Arrivé en touriste, puis devenu travailleur de Sud-Cam Hévéa, Cameron, a fini par démissionner. Aujourd’hui, il est son propre patron, et ne regrette pas ce choix.
La ville la plus proche se trouve à près de 25 kilomètres, ce qui représente cinq mille francs de frais de transport. Une distance qui décourage les travailleurs à faire le voyage de la ville. Ils préfèrent acheter sur place.
« J’ai aimé travailler à Sud-Cam Hévéa, mais je préfère de loin mon travail de pêcheur. Je n’ai pas de contrainte, je suis mon patron. Quand nous passons la nuit dans l’eau, même en saison pluvieuse, nous avons chacun au moins quinze mille francs par jour. Maintenant, quand on a la paresse comme hier, nous sommes allés pêcher tard, mais nous avons toujours quelque chose. Ce matin par exemple, je sais que j’ai mes huit mille francs.
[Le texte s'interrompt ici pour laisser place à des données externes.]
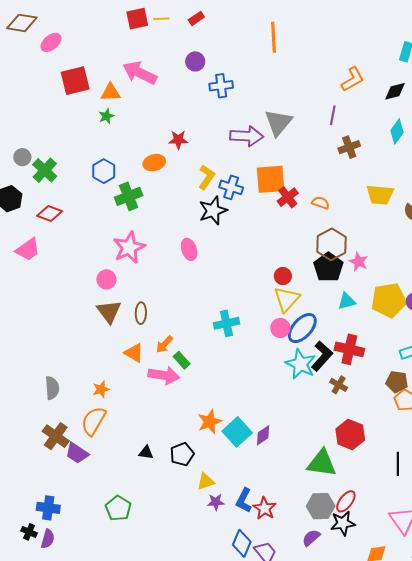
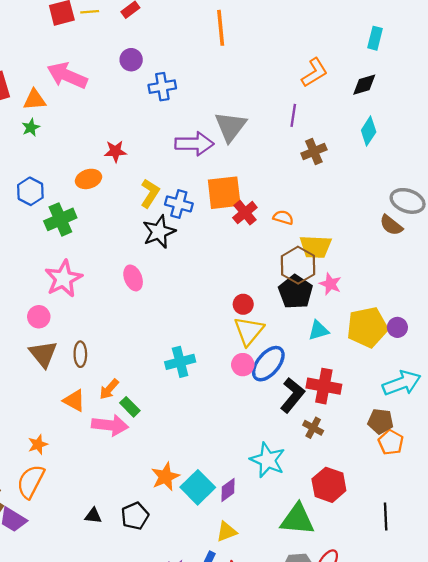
yellow trapezoid: (380, 195) -> (316, 247), moved
cyan star: (301, 364) -> (268, 460), moved
yellow triangle: (206, 481) -> (226, 532), moved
Et quand on multiplie cet argent par 30, je ne regrette rien…Les jeunes devraient s’intéresser à la pêche ».
Malgré la difficile saison pluvieuse qui continue de faire chuter les activités, les pêcheurs restent sereins et optimistes parce que bientôt, les choses reprendront leur cours normal. « Le marché a chuté un peu, mais ce n’est pas si grave que ça. Tout le monde sait que la saison pluvieuse fait monter les eaux, et le poisson devient rare ; mais nous faisons de notre mieux pour que le village ne manque pas de quoi manger », conclut Cameron.